This study concerns the making of strategy for contemporary crisis response operations undertaken by European armed forces. More precisely, it explores what are the effects of friction between intergovernmental political decision-making and integrated military planning on the designing of strategies. In this context, the term ‘strategy’ refers to the conceptual outline of how the use of force contributes to the realisation of an operation’s political objectives. As European states generally deploy their forces under the banner of international organisations such as the North Atlantic Treaty Organisation (NATO), the European Union (EU) and the United Nations (UN), this particular version of politico-military friction qualifies as a pervasive feature in the planning of modern operations. These undertakings, moreover, go by many names (peacekeeping, stabilisation, military crisis management etc.) What all these labels have in common is that they are reactive in nature and aimed at mitigating the instability resulting from distant conflict rather than relating to territorial defence. They shall here be collectively referred to as European crisis response operations. Although we take ‘European states’ to refer to the member states of the EU, it should be clear that ‘European crisis response operations’ is intended to be an institutionally neutral term, encompassing military operations under the flag of the EU as well as NATO and the UN.
This book argues, firstly, that the operations planning cycle from political initiation to military plan constitutes the critical interface in the making of strategy for these endeavours. Operations planning is conceptualised as an iterative yet unequal politico-military dialogue that enables the formulation of a rational intent behind military operations. Secondly, it argues that the clash of logic between intergovernmental political decision-making and functionally-oriented integrated military planning inevitably challenges strategic coherence. As such, this clash constitutes a force disabling the making of strategy, albeit without fundamentally negating it. In order to cope with the challenges such friction poses, the quality and health of the politico-military dialogue can be considered as a critical factor, which can be analysed in informational, organisational and conceptual terms. Thirdly, this book explores the political instrumentality of European crisis response operations by using planning and friction as complementary windows on the making of strategy. In this regard, it argues that the combination of deterrence and local capacity-building constitutes a strategic blueprint for crisis response operations that is typically European. This allows them to function as a versatile instrument of containment while being at the same time limited by internal constraints in what they can achieve in a wider political context. Strategies based on deterrence and capacity-building generate limited political effects but do not substitute for political process. Drawing these three strands of argument together, this book claims that strategy carries its own conceptual limitations within itself because it is made in a politico-military dialogue – the operations planning process – that is characterised by omnipresent friction.
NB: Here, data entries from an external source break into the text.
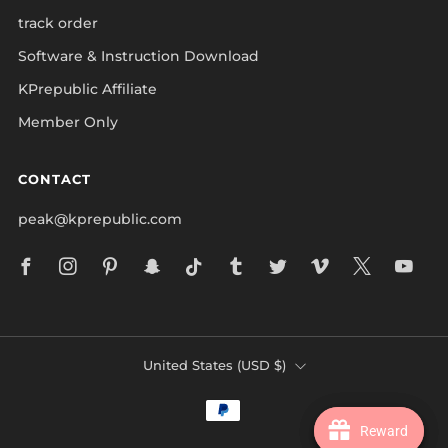
track order
Software & Instruction Download
KPrepublic Affiliate
Member Only
CONTACT
peak@kprepublic.com
Facebook
Instagram
Pinterest
Snapchat
Tiktok
Tumblr
Twitter
Vimeo
X
Yo
COUNTRY
United States (USD $)
Reward
Reward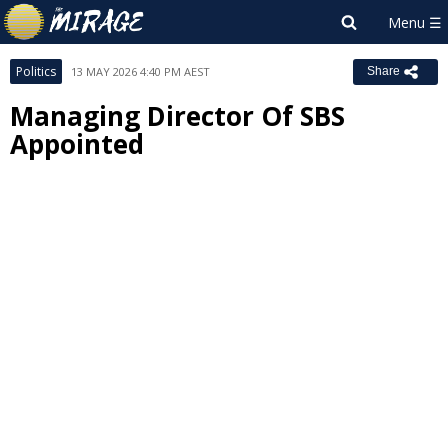
Politics
13 MAY 2026 4:40 PM AEST
Share
Managing Director Of SBS
Appointed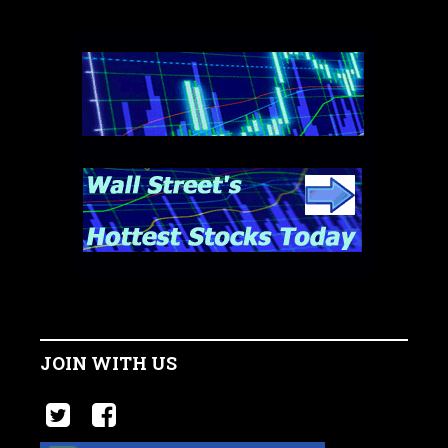
JOIN WITH US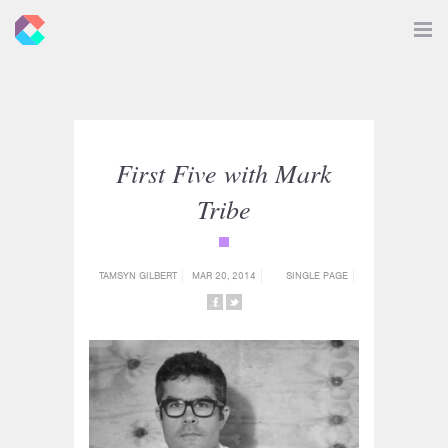
New
Toggle
Navigat
Criticals
First Five with Mark
Tribe
{category_name}
TAMSYN GILBERT
MAR 20, 2014
SINGLE PAGE
SHARE
SHARE
ON
ON
FACEBOOK
TWITTER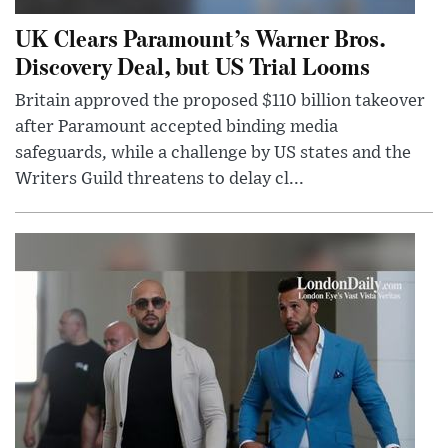
UK Clears Paramount’s Warner Bros.
Discovery Deal, but US Trial Looms
Britain approved the proposed $110 billion takeover
after Paramount accepted binding media
safeguards, while a challenge by US states and the
Writers Guild threatens to delay cl...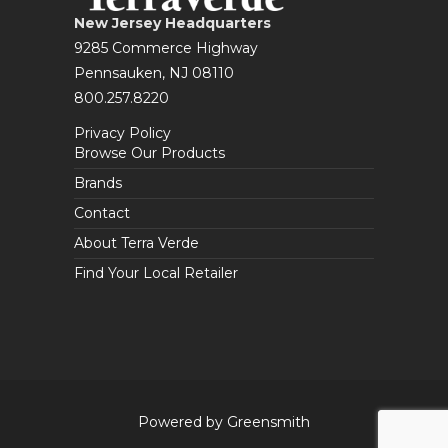
New Jersey Headquarters
9285 Commerce Highway
Pennsauken, NJ 08110
800.257.8220
Privacy Policy
Browse Our Products
Brands
Contact
About Terra Verde
Find Your Local Retailer
Powered by Greensmith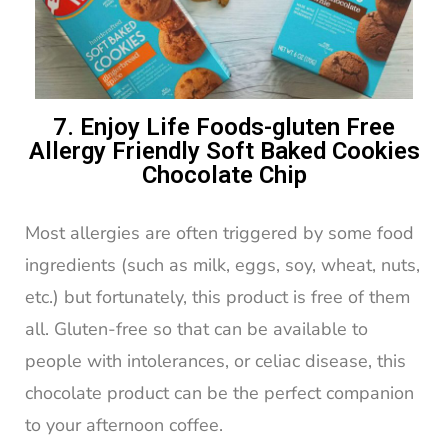
7. Enjoy Life Foods-gluten Free
Allergy Friendly Soft Baked Cookies
Chocolate Chip
Most allergies are often triggered by some food
ingredients (such as milk, eggs, soy, wheat, nuts,
etc.) but fortunately, this product is free of them
all. Gluten-free so that can be available to
people with intolerances, or celiac disease, this
chocolate product can be the perfect companion
to your afternoon coffee.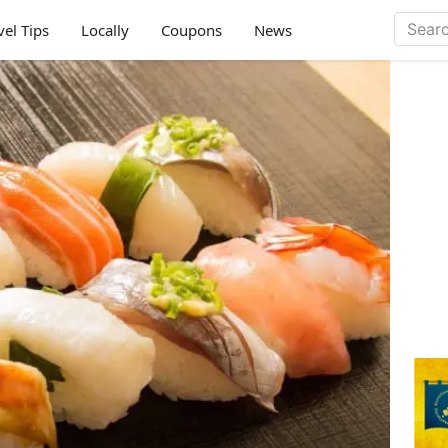
vel Tips
Locally
Coupons
News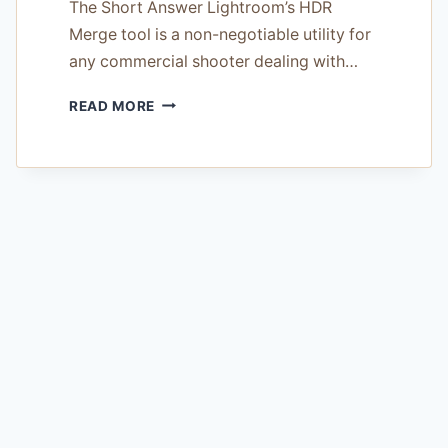
The Short Answer Lightroom’s HDR
Merge tool is a non-negotiable utility for
any commercial shooter dealing with…
LIGHTROOM
READ MORE
HDR
MERGE
REVIEW
—
TESTED
ON
14
COMMERCIAL
SHOOTS
IN
2026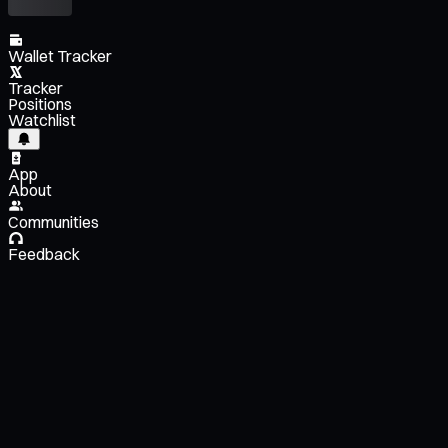
Wallet Tracker
Tracker
Positions
Watchlist
App
About
Communities
Feedback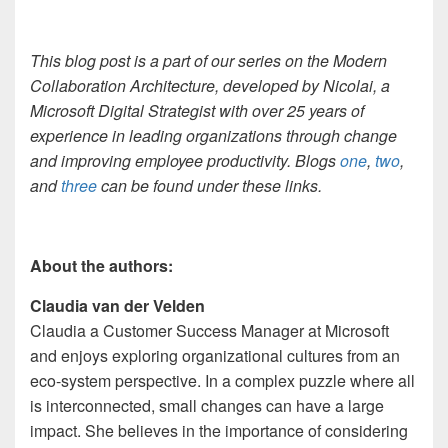
This blog post is a part of our series on the Modern
Collaboration Architecture, developed by
Nicolai, a
Microsoft Digital Strategist with over 25 years of
experience in leading organizations through change
and improving employee productivity. Blogs
one
,
two
,
and
three
can be found under these links.
About the authors:
Claudia van der Velden
Claudia a Customer Success Manager at Microsoft
and enjoys exploring organizational cultures from an
eco-system perspective. In a complex puzzle where all
is interconnected, small changes can have a large
impact. She believes in the importance of considering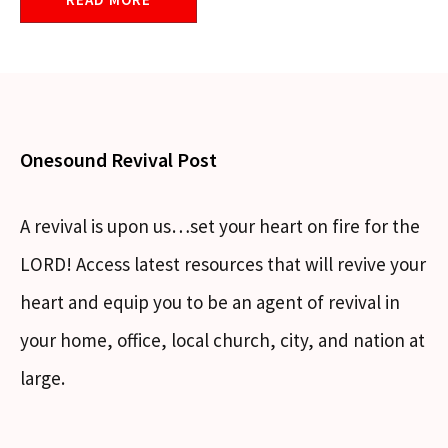
Onesound Revival Post
A revival is upon us…set your heart on fire for the
LORD! Access latest resources that will revive your
heart and equip you to be an agent of revival in
your home, office, local church, city, and nation at
large.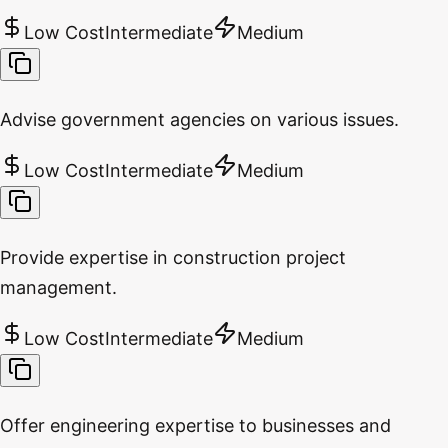
Low Cost
Intermediate
Medium
Advise government agencies on various issues.
Low Cost
Intermediate
Medium
Provide expertise in construction project
management.
Low Cost
Intermediate
Medium
Offer engineering expertise to businesses and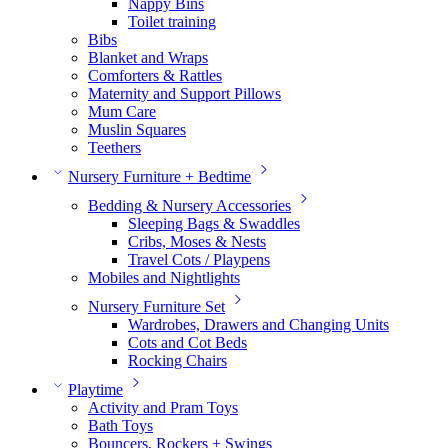
Nappy Bins
Toilet training
Bibs
Blanket and Wraps
Comforters & Rattles
Maternity and Support Pillows
Mum Care
Muslin Squares
Teethers
Nursery Furniture + Bedtime
Bedding & Nursery Accessories
Sleeping Bags & Swaddles
Cribs, Moses & Nests
Travel Cots / Playpens
Mobiles and Nightlights
Nursery Furniture Set
Wardrobes, Drawers and Changing Units
Cots and Cot Beds
Rocking Chairs
Playtime
Activity and Pram Toys
Bath Toys
Bouncers, Rockers + Swings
The focus on planning and friction positions this research at the crossroads of various scholarly traditions. The principal source of inspiration comes from the strategic studies community and the later writings of Clausewitz in particular (as these emphasise the political nature of warfare, cf. Heuser 2002: 24–43). The question of what makes strategy so difficult has occupied political leaders, generals and scholars for centuries (cf. Gray 1999a; Betts 2000; Cimbala 2001; Francart 2002; Jablonsky 2004; Smith 2005; Heuser 2010). Furthermore, the strategic studies tradition encompasses a strand of literature on civil-military relations that is critical for analysing the functional aspects of the politico-military dialogue (Huntington 1957; Janowitz 1960; Cohen 2002; Feaver 2003). However, strategic studies have long neglected those endeavours dismissed as ‘operations other than war’.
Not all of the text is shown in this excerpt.